The fight is about communication: specifically, how I spend far too much of my life engaging in it and he is less inclined to it than most people, both out of time constraints and temperament. I am really like a teenager with communication, constantly texting people and checking my FB and going through withdrawals if I am in a technology-free zone. (This, I’ve discussed in a previous post.) He is not; he is comfortable not communicating with people for fairly extended periods of time. Although I attempt not to judge, I think perhaps both of our views on communication are slightly unhealthy and make other people in our lives (not just each other) a bit frustrated.

Yet, yesterday’s fight almost ended with us walking away from a friendship that appears to be of some importance to both of us.

The odd thing is, I am aware that this person in my life actually *likes* me, as a friend and as a person. He’s had many complimentary things to say to me, appreciates my snarky,witty, occasionally self-deprecating sense of humour, and has been willing to engage in the exchange of long telephone conversations and Facebook e-mails full of what he terms “emotional intimacy” and what I call “bonding”. He’s told me he enjoys talking to me more than he enjoys talking to many people in the world. He’s mentioned he thinks I have a wonderful spirit, and am an intelligent, attractive, insightful, funny person. Whenever we spend time talking, we laugh a lot, and very easily. We also talk about more serious things, topics I wouldn’t necessarily open up about to someone I barely know.

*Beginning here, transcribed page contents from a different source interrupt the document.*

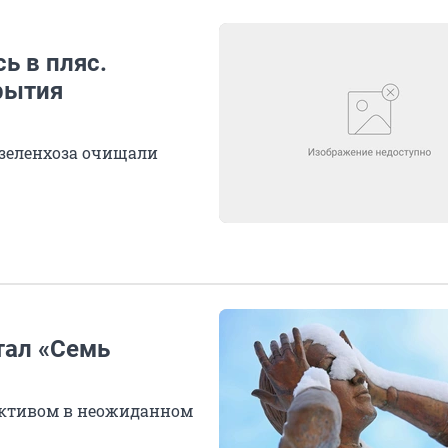
ь в пляс.
рытия
рзеленхоза очищали
тал «Семь
ективом в неожиданном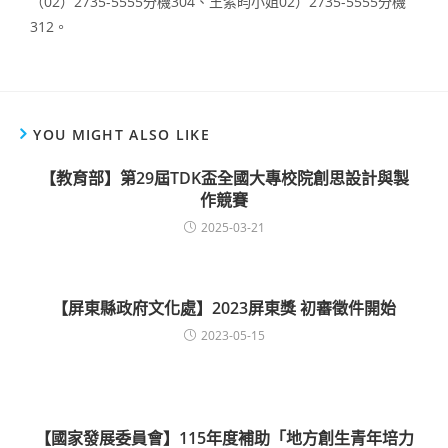
（02）2735-5555分機304、王絮昀小姐02）2735-5555分機
312。
YOU MIGHT ALSO LIKE
【教育部】第29屆TDK盃全國大專校院創思設計與製
作競賽
2025-03-21
【屏東縣政府文化處】2023屏東獎 初審徵件開始
2023-05-15
【國家發展委員會】115年度補助「地方創生青年培力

Yet, as he reminded me yesterday, we barely know one another. He feels I am forcing a friendship to happen through demanding communication, and is angered by an approach he feels is aggressive. On the other hand, I had a hurt and confused look on my face that said “I thought we *were* friends”.

The fight ended with him basically wanting to walk away from our friendship entirely and say “This isn’t working”, and to be honest, I considered it. However, that isn’t my way, and I don’t think it ever will be. Almost all my close friends in life are people with whom I’ve gone through a period of struggle, contention, personal growth, confused feelings, miscommunication, or just arguing about something at some point in time. Yet, most of these friends have been in my life for a long time, and have proven to me how much they care. When times were bad, not one of them abandoned me. It means a lot, those type of friendships, which I treasure greatly. Because I don’t trust people easily, I don’t often invest the time and energy and feeling needed to form those “real” friendships. I think what happened is that I very quickly sensed that this friend of mine could be one of those rare people in my life…eventually. I also thought, based on his reactions to me, that it was a mutual instinct at work. I assumed that he was investing time and energy in me because we could develop a “real” friendship, something not so easy to come by in this day and age.

So, you can imagine how hurt I felt listening to this person basically point out that we’re not really that close and in friendships, as in relationships, you have to pay attention to when someone is “just not that into you”. However, the most hurtful part of the whole exchange was him telling me he doesn’t feel comfortable having me in his home when I am in his part of town in a few weeks, because he doesn’t have that level of trust in me, and sees all the ways in which allowing me into his personal space might go wrong.

It is not that I don’t get why a relatively new friend wouldn’t offer to host me when I was in town. In fact, when I informed this friend I would be in his part of town in June, I didn’t request to stay with him. When we met one another because he was in Atlanta a few months ago, he didn’t ask to stay at my place, and I didn’t offer. Why? Because we didn’t know one another, despite years of the occasional text and e-mail and connection via a mutual friend. I also know this person is someone who values his personal space, and honestly, I tend to get annoyed with sharing the same space with others for too long. I’m an extrovert who needs decompression time, so no matter how much I like someone, not having my own space can become tiring for me. So, I made my own arrangements and didn’t even think to ask about crashing with my friend.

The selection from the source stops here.